You might be dreading it or counting down the days but it comes to all parents eventually. Your children have grown up and are perched on the edge of the nest flapping their wings.
Most of us feel intense ambivalence about this: The food you bought last night won’t have been magically replaced by a trail of wrappers and crumbs when you get home from work, the multiple pairs of huge trainers waiting by the front door to trip you up will be gone. On the other hand just as they metamorphisise into an interesting, funny, companionable adult who knows how to cook someone else is going to reap the benefit of all your hard work.
But have they really gone? Can you be sure that they won’t materialize in a tearful heap on the doorstep just after you have finished converting their bedroom into an office? The type of leaver they are should provide some clues.
Moving out
The Elastic Offspring
This is a very common type and is characterized by youth, inexperience and a hopelessly idealistic faith in dubious friends. Although the premise that it is time for some independence and experience of the world is sound, if the new living arrangements are based on the assumption that fun friends will also be fun to live with it could end in disaster. I can tell you from experience that a guaranteed way of cementing your child’s determination to go through with this plan is to exclaim loudly that he can’t possibly be serious about sharing with this irresponsible, unreliable, unhygienic waste of space.
This arrangement will last around six months before he is back as if attached to your home by elastic, possibly with a broken games console and a couple of bills that the fun friend was supposed to pay.
He may go through this a few times before either actively seeking out the most sensibly dull friend he can find or acquiring a girlfriend to make his decisions for him.
The Transformation Kid
The transformation child reaches a turning point, often going away to university, and never properly comes back. It is usually the one you least expect that will do this. You worried about them all through their teenage years and are terribly anxious about how they will cope away from home, they seem so young, so fragile. But while you are dividing your time between fretting at home and driving up with food parcels they are quietly establishing themselves in their new domain.
A transformation kid can be predicted by the complexity of the ties they establish whilst at college. If they have a part-time job and a local love-interest by the end of the second year the chances are they regard themselves as happily settled and won’t want their bedroom back.
The Diva
If you have a diva you will know, you won’t need me to tell you about it. You may, only now, be gathering yourself and trying to recapture some of your energy and composure. When installing one of my own tribe in his student accommodation for the first time I encountered a couple following their child along the corridor to the new student room. One was carrying a floor lamp and the other a houseplant.

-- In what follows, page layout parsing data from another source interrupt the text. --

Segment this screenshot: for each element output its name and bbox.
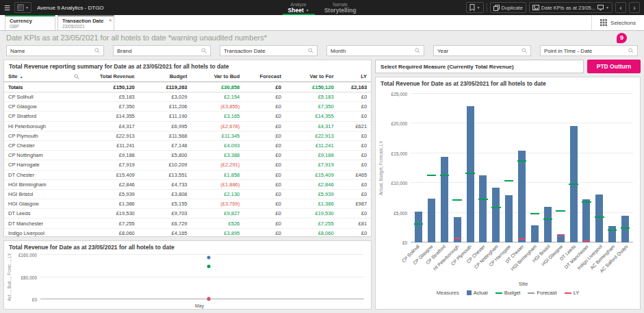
bar-slot[interactable] — [412, 94, 425, 242]
actual-bar[interactable] — [518, 151, 526, 242]
value-cell: £2,154 — [192, 92, 244, 102]
bar-slot[interactable] — [451, 94, 464, 242]
menu-icon[interactable]: ☰ — [4, 4, 10, 12]
value-cell: £3,388 — [192, 151, 244, 160]
scatter-point-actual[interactable] — [207, 256, 211, 260]
bookmark-button[interactable]: ▼ — [466, 2, 484, 13]
value-cell: (£3,855) — [192, 102, 244, 112]
filter-transaction-date[interactable]: Transaction Date — [220, 45, 318, 56]
y-tick-label: £5,000 — [394, 210, 407, 215]
selection-tab-transaction-date[interactable]: Transaction Date 23/05/2021 × — [57, 15, 114, 30]
totals-forecast: £0 — [244, 82, 285, 92]
legend-item-forecast[interactable]: Forecast — [528, 290, 556, 296]
ly-marker — [557, 235, 565, 236]
actual-bar[interactable] — [544, 207, 552, 242]
actual-bar[interactable] — [428, 199, 435, 242]
bar-slot[interactable] — [528, 94, 541, 242]
bar-slot[interactable] — [619, 94, 632, 242]
value-cell: £9,703 — [139, 209, 192, 218]
scatter-point-budget[interactable] — [207, 264, 211, 268]
column-header-var-to-for[interactable]: Var to For — [285, 71, 338, 82]
next-sheet-button[interactable]: › — [629, 2, 640, 13]
bar-slot[interactable] — [580, 94, 593, 242]
search-icon[interactable] — [74, 74, 79, 79]
legend-item-actual[interactable]: Actual — [467, 290, 488, 296]
filter-name[interactable]: Name — [6, 45, 104, 56]
actual-bar[interactable] — [621, 216, 629, 242]
selection-tab-currency[interactable]: Currency GBP — [5, 15, 55, 30]
bar-slot[interactable] — [502, 94, 515, 242]
column-header-forecast[interactable]: Forecast — [244, 71, 285, 82]
bar-slot[interactable] — [567, 94, 580, 242]
duplicate-button[interactable]: Duplicate — [490, 2, 526, 13]
value-cell: £0 — [244, 160, 285, 170]
bar-slot[interactable] — [593, 94, 606, 242]
actual-bar[interactable] — [415, 212, 422, 242]
actual-bar[interactable] — [582, 199, 590, 242]
column-header-site[interactable]: Site ▲ — [4, 71, 83, 82]
filter-brand[interactable]: Brand — [113, 45, 211, 56]
bar-slot[interactable] — [464, 94, 477, 242]
selection-tab-value: GBP — [10, 24, 51, 29]
filter-point-in-time-date[interactable]: Point in Time - Date — [540, 45, 638, 56]
budget-marker — [582, 201, 591, 203]
value-cell: £11,190 — [139, 112, 192, 121]
bar-slot[interactable] — [515, 94, 528, 242]
legend-item-budget[interactable]: Budget — [495, 290, 521, 296]
filter-label: Year — [437, 48, 448, 54]
budget-marker — [569, 184, 578, 185]
panel-title: Total Revenue reporting summary for Date… — [4, 60, 371, 71]
bar-slot[interactable] — [606, 94, 619, 242]
totals-label: Totals — [4, 82, 83, 92]
selections-button[interactable]: Selections — [591, 15, 644, 30]
value-cell: (£1,886) — [192, 180, 244, 190]
actual-bar[interactable] — [467, 106, 474, 242]
value-cell: £0 — [338, 112, 371, 121]
column-header-budget[interactable]: Budget — [139, 71, 192, 82]
tab-analyze-sheet[interactable]: Analyze Sheet▼ — [288, 0, 309, 15]
tab-narrate-storytelling[interactable]: Narrate Storytelling — [324, 0, 357, 15]
budget-marker — [465, 173, 475, 174]
value-cell: £2,846 — [83, 180, 139, 190]
legend-swatch — [467, 290, 472, 295]
analyze-label: Analyze — [291, 2, 307, 7]
measure-select-dropdown[interactable]: Select Required Measure (Currently Total… — [375, 60, 584, 73]
legend-item-ly[interactable]: LY — [565, 290, 580, 296]
column-header-var-to-bud[interactable]: Var to Bud — [192, 71, 244, 82]
top-bar: ☰ ▼ Avenue 9 Analytics - DTGO Analyze Sh… — [0, 0, 644, 15]
actual-bar[interactable] — [479, 175, 487, 242]
filter-month[interactable]: Month — [326, 45, 424, 56]
budget-marker — [543, 218, 553, 220]
actual-bar[interactable] — [608, 226, 616, 242]
filter-year[interactable]: Year — [433, 45, 531, 56]
bar-slot[interactable] — [438, 94, 451, 242]
ptd-outturn-button[interactable]: PTD Outturn — [587, 60, 641, 73]
bar-slot[interactable] — [476, 94, 489, 242]
y-tick-label: £0 — [32, 297, 37, 302]
actual-bar[interactable] — [441, 157, 448, 242]
site-cell: DT Manchester — [4, 218, 83, 228]
actual-bar[interactable] — [505, 195, 513, 242]
value-cell: £8,060 — [285, 229, 338, 237]
legend-title: Measures — [437, 290, 459, 296]
app-switcher[interactable]: ▼ — [14, 2, 31, 13]
scatter-point-ly[interactable] — [207, 297, 211, 301]
value-cell: £0 — [244, 112, 285, 121]
value-cell: £2,130 — [192, 190, 244, 199]
close-icon[interactable]: × — [109, 18, 112, 23]
prev-sheet-button[interactable]: ‹ — [615, 2, 626, 13]
x-tick-label: AC Salford Quays — [619, 242, 632, 281]
bar-slot[interactable] — [425, 94, 438, 242]
actual-bar[interactable] — [595, 195, 603, 242]
actual-bar[interactable] — [492, 188, 500, 242]
bar-slot[interactable] — [554, 94, 567, 242]
bar-slot[interactable] — [489, 94, 502, 242]
sheet-selector-label: Date KPIs as at 23/05... — [541, 5, 595, 11]
column-header-total-revenue[interactable]: Total Revenue — [83, 71, 139, 82]
sheet-selector-dropdown[interactable]: Date KPIs as at 23/05... ▼ — [529, 2, 613, 13]
bar-slot[interactable] — [541, 94, 554, 242]
value-cell: £9,827 — [192, 209, 244, 218]
column-header-ly[interactable]: LY — [338, 71, 371, 82]
narrate-label: Narrate — [333, 2, 348, 7]
actual-bar[interactable] — [531, 225, 539, 242]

Divas will describe themselves as having high standards and liking things to be right. If you are looking at your 10 year old and thinking ‘hmm, I think we might fit into this category…’ best start preparing now.
Some Facts and Figures
What
| How Many
|
---|---|
20-24 year olds living with parents in the UK
| 3 million
|
Anticipated individual student debt in the UK
| £60,000
|
20-24 year olds in employed in USA
| 12.9%
|
Parents in USA reporting adult children moving back in
| 29%
|
Estimated total student debt
| $1 tn
|
Source: The Guardian Newspaper/Tew Research
The Secret Mover
The secret mover is a thoughtful child, they know this is an emotional time for you, that you will miss them, so they try to move out as surreptitiously as possible so as not to upset you. Either that or they are keeping all their options open. A classic example of a secret mover is one who, to all intents and purposes, is actually living with his girlfriend but puts in just enough appearances to prevent you realising that something significant has happened. This has the added advantage of keeping a door open in the event of things going horribly wrong.
A useful indicator that you are potentially in a secret moving scenario is if your child takes an unaccountable interest in household objects. You may find yourself having conversations that start with ‘you don’t need two bath mats do you?’ or ‘these towels don’t get used any very much!’. You are actually helping him to set up home but he is very kindly saving you the bother of buying him new stuff.
This is a momentous kind of leaving because it can signify the final transition to adulthood. Gone were the days of broken games consoles and broken friendships, when my secret mover left the house with a saucepan and a baking tray in his backpack, I realised he was going for good this time.
Exciting Times
Leaving kids leave gaps in your life - get some support for yourself as well
If It's Your Turn
So when it's your turn be cool, be supportive, be prepared but, most importantly, be proud whatever happens.